_The task:_
Restate the records in full, so that each line matches the original exactly.

START Exercise input

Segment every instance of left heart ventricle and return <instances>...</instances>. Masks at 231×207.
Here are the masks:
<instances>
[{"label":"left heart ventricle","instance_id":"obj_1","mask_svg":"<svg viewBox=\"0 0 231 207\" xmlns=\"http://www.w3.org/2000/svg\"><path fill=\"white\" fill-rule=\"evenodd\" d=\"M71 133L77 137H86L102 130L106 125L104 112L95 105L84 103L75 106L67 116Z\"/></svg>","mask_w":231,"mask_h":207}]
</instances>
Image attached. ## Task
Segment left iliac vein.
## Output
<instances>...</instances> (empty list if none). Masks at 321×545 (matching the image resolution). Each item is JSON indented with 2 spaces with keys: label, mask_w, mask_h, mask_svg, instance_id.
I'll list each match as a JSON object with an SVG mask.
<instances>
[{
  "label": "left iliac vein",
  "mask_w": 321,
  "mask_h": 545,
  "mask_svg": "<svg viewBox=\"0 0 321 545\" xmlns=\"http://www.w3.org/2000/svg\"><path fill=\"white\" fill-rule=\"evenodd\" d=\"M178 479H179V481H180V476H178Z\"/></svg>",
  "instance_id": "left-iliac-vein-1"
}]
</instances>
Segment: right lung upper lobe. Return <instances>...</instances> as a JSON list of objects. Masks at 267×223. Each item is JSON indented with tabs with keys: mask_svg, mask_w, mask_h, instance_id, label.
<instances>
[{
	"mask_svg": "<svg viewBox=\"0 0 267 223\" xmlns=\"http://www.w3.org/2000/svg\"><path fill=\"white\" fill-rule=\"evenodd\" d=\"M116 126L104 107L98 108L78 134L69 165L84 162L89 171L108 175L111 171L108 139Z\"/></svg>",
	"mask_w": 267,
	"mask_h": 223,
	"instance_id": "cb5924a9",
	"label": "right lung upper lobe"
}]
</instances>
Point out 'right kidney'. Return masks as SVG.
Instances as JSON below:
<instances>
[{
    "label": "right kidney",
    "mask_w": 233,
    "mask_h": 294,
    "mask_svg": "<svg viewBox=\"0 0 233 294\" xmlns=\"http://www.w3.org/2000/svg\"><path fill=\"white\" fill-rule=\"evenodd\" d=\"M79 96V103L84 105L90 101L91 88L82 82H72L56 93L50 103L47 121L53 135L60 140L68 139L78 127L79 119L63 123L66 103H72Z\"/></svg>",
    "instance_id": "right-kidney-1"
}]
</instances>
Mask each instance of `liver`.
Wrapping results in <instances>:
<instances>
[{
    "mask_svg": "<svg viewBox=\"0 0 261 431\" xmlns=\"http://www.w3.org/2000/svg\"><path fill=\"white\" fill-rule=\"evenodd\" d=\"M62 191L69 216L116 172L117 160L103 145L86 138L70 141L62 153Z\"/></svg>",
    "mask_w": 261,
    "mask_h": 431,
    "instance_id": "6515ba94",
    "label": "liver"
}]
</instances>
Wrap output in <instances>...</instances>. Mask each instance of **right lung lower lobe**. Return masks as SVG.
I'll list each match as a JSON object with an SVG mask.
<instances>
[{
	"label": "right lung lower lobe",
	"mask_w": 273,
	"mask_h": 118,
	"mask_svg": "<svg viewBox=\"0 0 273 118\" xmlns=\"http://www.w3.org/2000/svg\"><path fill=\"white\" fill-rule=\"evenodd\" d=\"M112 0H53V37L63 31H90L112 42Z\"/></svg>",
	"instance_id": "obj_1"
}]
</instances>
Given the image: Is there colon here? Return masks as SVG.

END Exercise input

_Task response:_
Segment every instance of left heart ventricle and return <instances>...</instances>. Masks at 231×207.
Here are the masks:
<instances>
[{"label":"left heart ventricle","instance_id":"obj_1","mask_svg":"<svg viewBox=\"0 0 231 207\" xmlns=\"http://www.w3.org/2000/svg\"><path fill=\"white\" fill-rule=\"evenodd\" d=\"M71 133L77 137H86L102 130L106 125L104 112L95 105L84 103L75 106L67 116Z\"/></svg>","mask_w":231,"mask_h":207}]
</instances>
Image attached. ## Task
Segment left iliac vein.
## Output
<instances>...</instances> (empty list if none). Masks at 321×545 (matching the image resolution). Each item is JSON indented with 2 spaces with keys: label, mask_w, mask_h, mask_svg, instance_id.
I'll list each match as a JSON object with an SVG mask.
<instances>
[{
  "label": "left iliac vein",
  "mask_w": 321,
  "mask_h": 545,
  "mask_svg": "<svg viewBox=\"0 0 321 545\" xmlns=\"http://www.w3.org/2000/svg\"><path fill=\"white\" fill-rule=\"evenodd\" d=\"M178 479H179V481H180V476H178Z\"/></svg>",
  "instance_id": "left-iliac-vein-1"
}]
</instances>
Segment: right lung upper lobe. Return <instances>...</instances> as a JSON list of objects. Masks at 267×223. Each item is JSON indented with tabs with keys: mask_svg, mask_w, mask_h, instance_id, label.
<instances>
[{
	"mask_svg": "<svg viewBox=\"0 0 267 223\" xmlns=\"http://www.w3.org/2000/svg\"><path fill=\"white\" fill-rule=\"evenodd\" d=\"M116 126L104 107L98 108L78 134L69 165L84 162L89 171L108 175L111 171L108 139Z\"/></svg>",
	"mask_w": 267,
	"mask_h": 223,
	"instance_id": "cb5924a9",
	"label": "right lung upper lobe"
}]
</instances>
Point out 'right kidney'. Return masks as SVG.
Instances as JSON below:
<instances>
[{
    "label": "right kidney",
    "mask_w": 233,
    "mask_h": 294,
    "mask_svg": "<svg viewBox=\"0 0 233 294\" xmlns=\"http://www.w3.org/2000/svg\"><path fill=\"white\" fill-rule=\"evenodd\" d=\"M79 96V103L84 105L90 101L91 88L82 82H72L56 93L50 103L47 121L53 135L60 140L68 139L78 127L79 119L63 123L66 103H72Z\"/></svg>",
    "instance_id": "right-kidney-1"
}]
</instances>
Mask each instance of `liver`.
Wrapping results in <instances>:
<instances>
[{
    "mask_svg": "<svg viewBox=\"0 0 261 431\" xmlns=\"http://www.w3.org/2000/svg\"><path fill=\"white\" fill-rule=\"evenodd\" d=\"M62 191L69 216L116 172L117 160L103 145L86 138L70 141L62 153Z\"/></svg>",
    "mask_w": 261,
    "mask_h": 431,
    "instance_id": "6515ba94",
    "label": "liver"
}]
</instances>
Wrap output in <instances>...</instances>. Mask each instance of **right lung lower lobe**. Return masks as SVG.
I'll list each match as a JSON object with an SVG mask.
<instances>
[{
	"label": "right lung lower lobe",
	"mask_w": 273,
	"mask_h": 118,
	"mask_svg": "<svg viewBox=\"0 0 273 118\" xmlns=\"http://www.w3.org/2000/svg\"><path fill=\"white\" fill-rule=\"evenodd\" d=\"M112 0H53V37L63 31H90L112 42Z\"/></svg>",
	"instance_id": "obj_1"
}]
</instances>
Given the image: Is there colon here? Return masks as SVG.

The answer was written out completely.